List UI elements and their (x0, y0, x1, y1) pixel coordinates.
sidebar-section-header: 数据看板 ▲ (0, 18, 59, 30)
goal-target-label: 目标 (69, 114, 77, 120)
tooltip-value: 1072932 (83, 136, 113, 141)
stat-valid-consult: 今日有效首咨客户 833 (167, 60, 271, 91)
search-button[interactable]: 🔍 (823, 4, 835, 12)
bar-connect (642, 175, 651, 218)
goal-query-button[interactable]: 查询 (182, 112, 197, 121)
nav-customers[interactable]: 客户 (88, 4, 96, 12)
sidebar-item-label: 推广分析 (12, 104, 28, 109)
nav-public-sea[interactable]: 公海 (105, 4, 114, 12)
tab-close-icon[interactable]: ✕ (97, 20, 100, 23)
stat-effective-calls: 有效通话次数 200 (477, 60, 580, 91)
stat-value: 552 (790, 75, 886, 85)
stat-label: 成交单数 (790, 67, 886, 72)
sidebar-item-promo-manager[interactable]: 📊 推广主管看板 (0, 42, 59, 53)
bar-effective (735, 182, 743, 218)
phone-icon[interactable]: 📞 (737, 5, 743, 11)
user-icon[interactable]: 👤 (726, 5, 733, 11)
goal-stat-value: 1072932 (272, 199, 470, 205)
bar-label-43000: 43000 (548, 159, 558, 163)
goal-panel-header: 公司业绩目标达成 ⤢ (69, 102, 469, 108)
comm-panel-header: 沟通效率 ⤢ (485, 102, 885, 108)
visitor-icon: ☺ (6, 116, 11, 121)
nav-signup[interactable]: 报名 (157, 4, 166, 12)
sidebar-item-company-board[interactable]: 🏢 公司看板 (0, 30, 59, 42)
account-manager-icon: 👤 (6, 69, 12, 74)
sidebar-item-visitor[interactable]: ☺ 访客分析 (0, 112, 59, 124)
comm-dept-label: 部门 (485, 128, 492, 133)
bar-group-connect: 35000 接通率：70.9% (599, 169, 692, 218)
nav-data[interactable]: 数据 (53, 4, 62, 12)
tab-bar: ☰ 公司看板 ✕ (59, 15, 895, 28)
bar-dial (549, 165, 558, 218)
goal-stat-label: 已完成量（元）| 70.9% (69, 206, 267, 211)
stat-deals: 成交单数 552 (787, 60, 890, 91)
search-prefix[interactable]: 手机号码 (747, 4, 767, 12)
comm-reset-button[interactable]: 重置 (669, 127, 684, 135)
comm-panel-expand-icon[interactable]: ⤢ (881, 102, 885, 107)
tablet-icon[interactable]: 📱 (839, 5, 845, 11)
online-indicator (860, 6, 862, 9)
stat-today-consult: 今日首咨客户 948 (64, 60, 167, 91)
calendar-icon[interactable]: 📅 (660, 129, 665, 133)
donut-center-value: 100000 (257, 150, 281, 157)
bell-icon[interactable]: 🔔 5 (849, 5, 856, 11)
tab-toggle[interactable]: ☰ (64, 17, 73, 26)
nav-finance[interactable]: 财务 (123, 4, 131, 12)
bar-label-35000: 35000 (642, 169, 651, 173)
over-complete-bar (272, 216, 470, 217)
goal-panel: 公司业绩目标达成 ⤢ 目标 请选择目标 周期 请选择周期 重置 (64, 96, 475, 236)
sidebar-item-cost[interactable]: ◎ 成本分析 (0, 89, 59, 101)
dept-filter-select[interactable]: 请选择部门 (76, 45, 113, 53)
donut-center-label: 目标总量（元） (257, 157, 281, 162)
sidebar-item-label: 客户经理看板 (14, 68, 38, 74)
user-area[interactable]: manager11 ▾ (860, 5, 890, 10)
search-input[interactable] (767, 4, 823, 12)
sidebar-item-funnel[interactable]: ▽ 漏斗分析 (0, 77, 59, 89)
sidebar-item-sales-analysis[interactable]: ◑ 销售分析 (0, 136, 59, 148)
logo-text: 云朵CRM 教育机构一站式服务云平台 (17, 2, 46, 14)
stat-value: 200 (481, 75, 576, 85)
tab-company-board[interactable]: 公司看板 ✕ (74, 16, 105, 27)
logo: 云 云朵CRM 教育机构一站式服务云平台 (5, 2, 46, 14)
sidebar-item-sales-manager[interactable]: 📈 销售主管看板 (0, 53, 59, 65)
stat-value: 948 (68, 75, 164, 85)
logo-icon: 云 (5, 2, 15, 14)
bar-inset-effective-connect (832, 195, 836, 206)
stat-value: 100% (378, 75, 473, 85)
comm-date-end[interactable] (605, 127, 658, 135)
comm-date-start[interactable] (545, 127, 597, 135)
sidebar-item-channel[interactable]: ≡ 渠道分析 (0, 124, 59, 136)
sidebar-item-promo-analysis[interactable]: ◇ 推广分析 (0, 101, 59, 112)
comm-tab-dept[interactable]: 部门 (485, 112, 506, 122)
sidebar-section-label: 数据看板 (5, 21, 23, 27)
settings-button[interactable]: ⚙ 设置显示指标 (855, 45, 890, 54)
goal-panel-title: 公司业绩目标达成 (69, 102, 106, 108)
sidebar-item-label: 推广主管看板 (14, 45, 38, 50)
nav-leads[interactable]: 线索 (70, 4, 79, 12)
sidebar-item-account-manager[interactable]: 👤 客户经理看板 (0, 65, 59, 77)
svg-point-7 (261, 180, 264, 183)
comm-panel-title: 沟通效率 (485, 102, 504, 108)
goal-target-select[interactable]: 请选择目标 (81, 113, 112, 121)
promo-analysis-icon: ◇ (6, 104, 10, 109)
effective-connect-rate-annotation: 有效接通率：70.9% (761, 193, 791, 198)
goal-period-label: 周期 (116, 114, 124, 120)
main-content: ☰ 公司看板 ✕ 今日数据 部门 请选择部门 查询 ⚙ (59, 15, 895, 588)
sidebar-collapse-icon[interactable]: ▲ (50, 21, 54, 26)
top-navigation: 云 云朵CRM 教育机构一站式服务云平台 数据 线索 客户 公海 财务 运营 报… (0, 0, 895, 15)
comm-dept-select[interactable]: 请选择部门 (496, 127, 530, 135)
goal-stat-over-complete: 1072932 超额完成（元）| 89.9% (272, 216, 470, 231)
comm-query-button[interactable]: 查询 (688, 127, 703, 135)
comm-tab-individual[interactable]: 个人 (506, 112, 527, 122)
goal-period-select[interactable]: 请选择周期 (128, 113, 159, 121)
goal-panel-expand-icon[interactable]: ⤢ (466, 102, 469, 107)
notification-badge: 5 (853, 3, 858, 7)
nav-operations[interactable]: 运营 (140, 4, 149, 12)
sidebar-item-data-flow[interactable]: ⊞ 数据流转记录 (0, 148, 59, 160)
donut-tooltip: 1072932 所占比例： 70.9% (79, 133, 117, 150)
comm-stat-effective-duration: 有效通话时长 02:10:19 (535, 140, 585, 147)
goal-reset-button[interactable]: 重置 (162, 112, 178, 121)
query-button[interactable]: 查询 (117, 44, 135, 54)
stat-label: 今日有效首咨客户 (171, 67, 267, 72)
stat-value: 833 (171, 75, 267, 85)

(Task prompt) Reproduce the listing above word for word.

(Response below)
List UI elements and their (x0, y0, x1, y1) pixel coordinates.
sidebar-section-header: 数据看板 ▲ (0, 18, 59, 30)
goal-target-label: 目标 (69, 114, 77, 120)
tooltip-value: 1072932 (83, 136, 113, 141)
stat-valid-consult: 今日有效首咨客户 833 (167, 60, 271, 91)
search-button[interactable]: 🔍 (823, 4, 835, 12)
bar-connect (642, 175, 651, 218)
goal-query-button[interactable]: 查询 (182, 112, 197, 121)
nav-customers[interactable]: 客户 (88, 4, 96, 12)
sidebar-item-label: 推广分析 (12, 104, 28, 109)
nav-public-sea[interactable]: 公海 (105, 4, 114, 12)
tab-close-icon[interactable]: ✕ (97, 20, 100, 23)
stat-effective-calls: 有效通话次数 200 (477, 60, 580, 91)
stat-value: 552 (790, 75, 886, 85)
stat-label: 成交单数 (790, 67, 886, 72)
sidebar-item-promo-manager[interactable]: 📊 推广主管看板 (0, 42, 59, 53)
bar-effective (735, 182, 743, 218)
phone-icon[interactable]: 📞 (737, 5, 743, 11)
user-icon[interactable]: 👤 (726, 5, 733, 11)
goal-stat-value: 1072932 (272, 199, 470, 205)
bar-label-43000: 43000 (548, 159, 558, 163)
goal-panel-header: 公司业绩目标达成 ⤢ (69, 102, 469, 108)
comm-panel-header: 沟通效率 ⤢ (485, 102, 885, 108)
visitor-icon: ☺ (6, 116, 11, 121)
nav-signup[interactable]: 报名 (157, 4, 166, 12)
sidebar-item-company-board[interactable]: 🏢 公司看板 (0, 30, 59, 42)
account-manager-icon: 👤 (6, 69, 12, 74)
sidebar-item-visitor[interactable]: ☺ 访客分析 (0, 112, 59, 124)
comm-dept-label: 部门 (485, 128, 492, 133)
bar-group-connect: 35000 接通率：70.9% (599, 169, 692, 218)
nav-data[interactable]: 数据 (53, 4, 62, 12)
tab-bar: ☰ 公司看板 ✕ (59, 15, 895, 28)
bar-dial (549, 165, 558, 218)
goal-stat-label: 已完成量（元）| 70.9% (69, 206, 267, 211)
stat-deals: 成交单数 552 (787, 60, 890, 91)
search-prefix[interactable]: 手机号码 (747, 4, 767, 12)
comm-reset-button[interactable]: 重置 (669, 127, 684, 135)
comm-panel-expand-icon[interactable]: ⤢ (881, 102, 885, 107)
tablet-icon[interactable]: 📱 (839, 5, 845, 11)
online-indicator (860, 6, 862, 9)
stat-today-consult: 今日首咨客户 948 (64, 60, 167, 91)
calendar-icon[interactable]: 📅 (660, 129, 665, 133)
donut-center-value: 100000 (257, 150, 281, 157)
bell-icon[interactable]: 🔔 5 (849, 5, 856, 11)
tab-toggle[interactable]: ☰ (64, 17, 73, 26)
nav-finance[interactable]: 财务 (123, 4, 131, 12)
bar-label-35000: 35000 (642, 169, 651, 173)
over-complete-bar (272, 216, 470, 217)
goal-panel: 公司业绩目标达成 ⤢ 目标 请选择目标 周期 请选择周期 重置 (64, 96, 475, 236)
sidebar-item-cost[interactable]: ◎ 成本分析 (0, 89, 59, 101)
dept-filter-select[interactable]: 请选择部门 (76, 45, 113, 53)
donut-center-label: 目标总量（元） (257, 157, 281, 162)
sidebar-item-label: 客户经理看板 (14, 68, 38, 74)
user-area[interactable]: manager11 ▾ (860, 5, 890, 10)
search-input[interactable] (767, 4, 823, 12)
sidebar-item-funnel[interactable]: ▽ 漏斗分析 (0, 77, 59, 89)
sidebar-item-sales-analysis[interactable]: ◑ 销售分析 (0, 136, 59, 148)
logo-text: 云朵CRM 教育机构一站式服务云平台 (17, 2, 46, 14)
stat-value: 200 (481, 75, 576, 85)
tab-company-board[interactable]: 公司看板 ✕ (74, 16, 105, 27)
logo: 云 云朵CRM 教育机构一站式服务云平台 (5, 2, 46, 14)
sidebar-item-sales-manager[interactable]: 📈 销售主管看板 (0, 53, 59, 65)
stat-value: 948 (68, 75, 164, 85)
logo-icon: 云 (5, 2, 15, 14)
bar-inset-effective-connect (832, 195, 836, 206)
stat-value: 100% (378, 75, 473, 85)
comm-date-end[interactable] (605, 127, 658, 135)
comm-date-start[interactable] (545, 127, 597, 135)
sidebar-item-channel[interactable]: ≡ 渠道分析 (0, 124, 59, 136)
sidebar-item-promo-analysis[interactable]: ◇ 推广分析 (0, 101, 59, 112)
comm-tab-dept[interactable]: 部门 (485, 112, 506, 122)
sidebar-section-label: 数据看板 (5, 21, 23, 27)
settings-button[interactable]: ⚙ 设置显示指标 (855, 45, 890, 54)
goal-panel-title: 公司业绩目标达成 (69, 102, 106, 108)
sidebar-item-label: 推广主管看板 (14, 45, 38, 50)
nav-leads[interactable]: 线索 (70, 4, 79, 12)
sidebar-item-account-manager[interactable]: 👤 客户经理看板 (0, 65, 59, 77)
svg-point-7 (261, 180, 264, 183)
comm-panel-title: 沟通效率 (485, 102, 504, 108)
goal-target-select[interactable]: 请选择目标 (81, 113, 112, 121)
promo-analysis-icon: ◇ (6, 104, 10, 109)
effective-connect-rate-annotation: 有效接通率：70.9% (761, 193, 791, 198)
goal-period-label: 周期 (116, 114, 124, 120)
main-content: ☰ 公司看板 ✕ 今日数据 部门 请选择部门 查询 ⚙ (59, 15, 895, 588)
sidebar-collapse-icon[interactable]: ▲ (50, 21, 54, 26)
top-navigation: 云 云朵CRM 教育机构一站式服务云平台 数据 线索 客户 公海 财务 运营 报… (0, 0, 895, 15)
comm-dept-select[interactable]: 请选择部门 (496, 127, 530, 135)
goal-stat-over-complete: 1072932 超额完成（元）| 89.9% (272, 216, 470, 231)
comm-query-button[interactable]: 查询 (688, 127, 703, 135)
comm-tab-individual[interactable]: 个人 (506, 112, 527, 122)
goal-period-select[interactable]: 请选择周期 (128, 113, 159, 121)
goal-panel-expand-icon[interactable]: ⤢ (466, 102, 469, 107)
notification-badge: 5 (853, 3, 858, 7)
nav-operations[interactable]: 运营 (140, 4, 149, 12)
sidebar-item-data-flow[interactable]: ⊞ 数据流转记录 (0, 148, 59, 160)
donut-tooltip: 1072932 所占比例： 70.9% (79, 133, 117, 150)
comm-stat-effective-duration: 有效通话时长 02:10:19 (535, 140, 585, 147)
goal-reset-button[interactable]: 重置 (162, 112, 178, 121)
query-button[interactable]: 查询 (117, 44, 135, 54)
stat-label: 今日有效首咨客户 (171, 67, 267, 72)
stat-value: 833 (171, 75, 267, 85)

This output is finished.